Il est un peu plus de 20 heures, une foule afflue sur la place de l’hôtel de ville. Des tables sont mises à disposition, les plats confectionnés par chacun viennent les remplir tour à tour.  Les gens discutent entre eux, évoquent l’affaire du licenciement « c’est parti trop loin, c’est inadmissible », s’inquiète Hakim Bennuda, secrétaire générale de Banlieue Plus. « On est venu en tant que citoyenne, musulmane, Française… toutes les facettes de notre identité » expliquent Sonia  et Sumeja (responsable communication du CCIF). « C’est un moyen de montrer qu’on est solidaire, une source de mobilisation, on connaît nos droits aussi.

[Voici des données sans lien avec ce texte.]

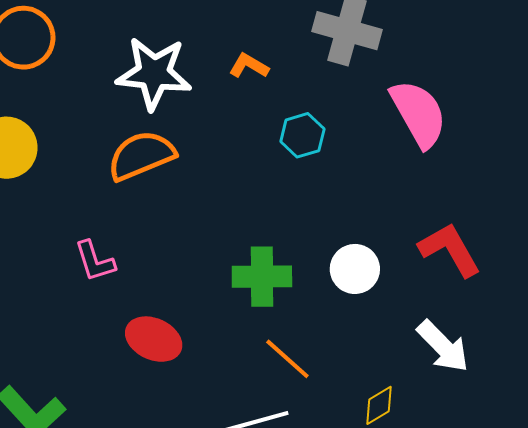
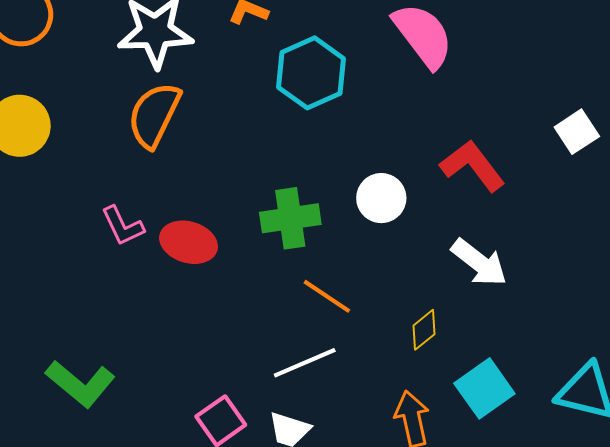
cyan hexagon: (302, 135) -> (311, 73), size x1.6
orange semicircle: (141, 155) -> (154, 115), turned -34
red ellipse: (154, 339) -> (189, 242), moved

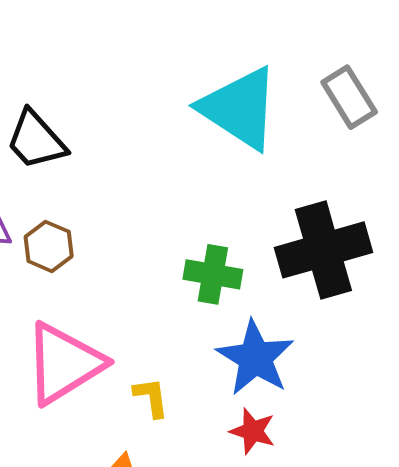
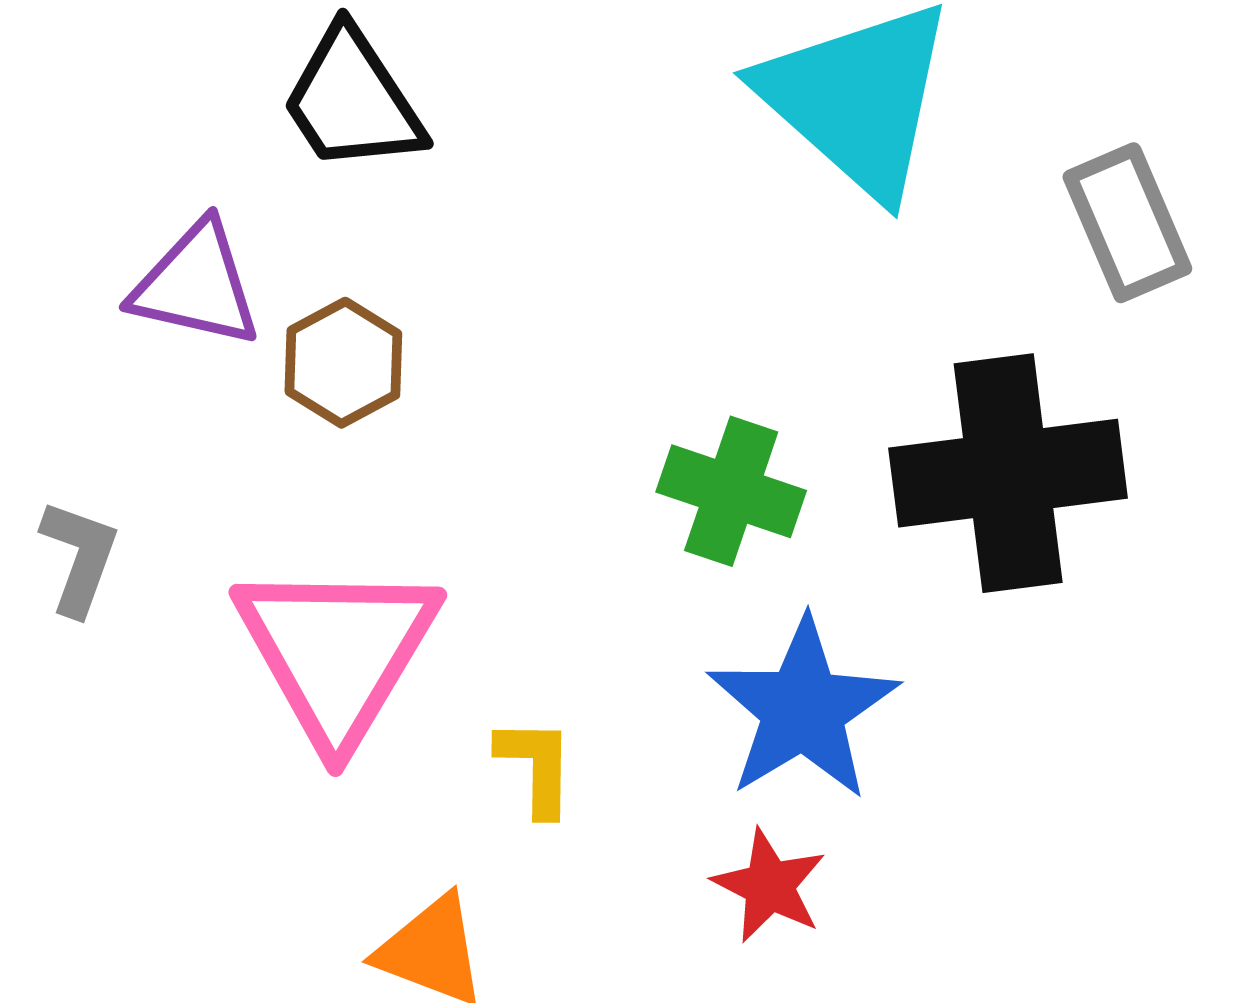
gray rectangle: (349, 97) -> (1127, 223), moved
pink triangle: (64, 363) -> (337, 652), turned -36

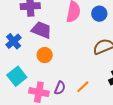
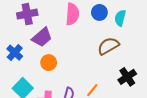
purple trapezoid: (41, 30) -> (42, 37), turned 125

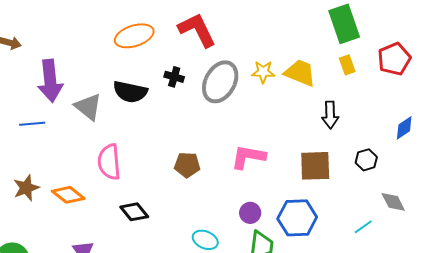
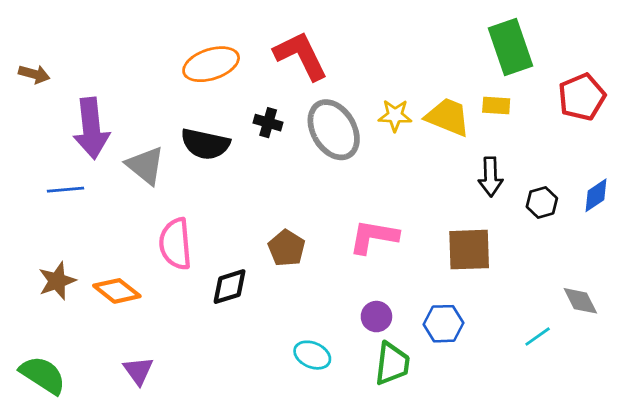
yellow rectangle: (347, 65) -> (496, 106), moved, turned -66
gray ellipse: (220, 82) -> (334, 130), turned -60
black hexagon: (366, 160) -> (542, 202), moved
brown pentagon: (187, 165) -> (287, 248), turned 30
black diamond: (134, 212) -> (230, 287), moved, turned -68
blue hexagon: (297, 218) -> (443, 324), size x0.7

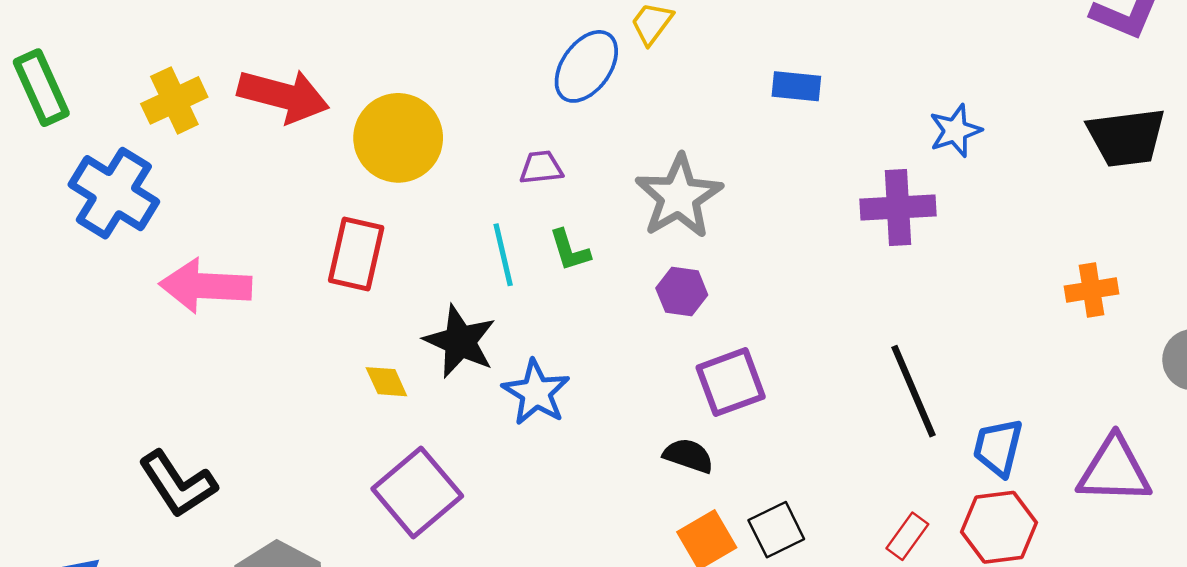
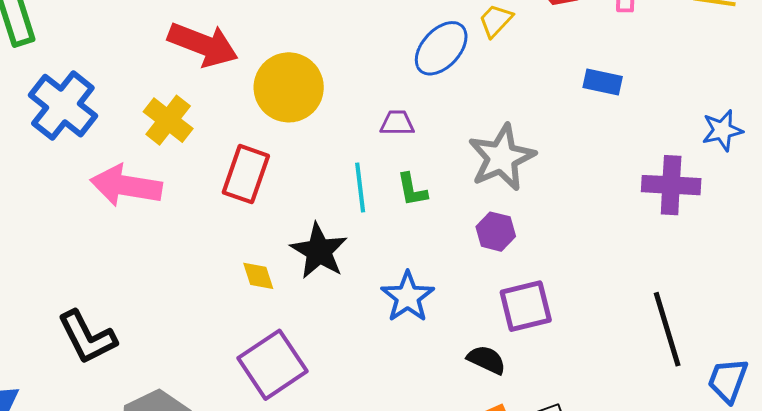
yellow cross: (174, 100) -> (168, 120), moved, turned -33
blue star: (536, 392) -> (408, 297), moved

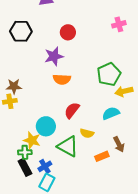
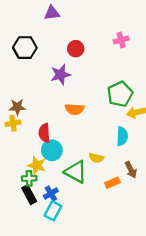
pink cross: (119, 24) -> (121, 40), moved
orange semicircle: (62, 79) -> (75, 109), moved
red semicircle: (72, 110) -> (44, 133), moved, turned -42
cyan semicircle: (111, 113) -> (122, 136), turned 114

C’est un moment sympathique, on partage un repas, de convivialité et de tolérance et il y aussi des non musulmans qui y participent » explique Sumeja. « On n’est pas moins productif quant on fait le Ramadan, le monde ne s’arrête pas pendant cette période. Que le gouvernement soit de gauche, de droite, jaune, tous s’accordent à taper sur les musulmans. Quand on tape sur les musulmans on a tout à gagner » expliquent-elles.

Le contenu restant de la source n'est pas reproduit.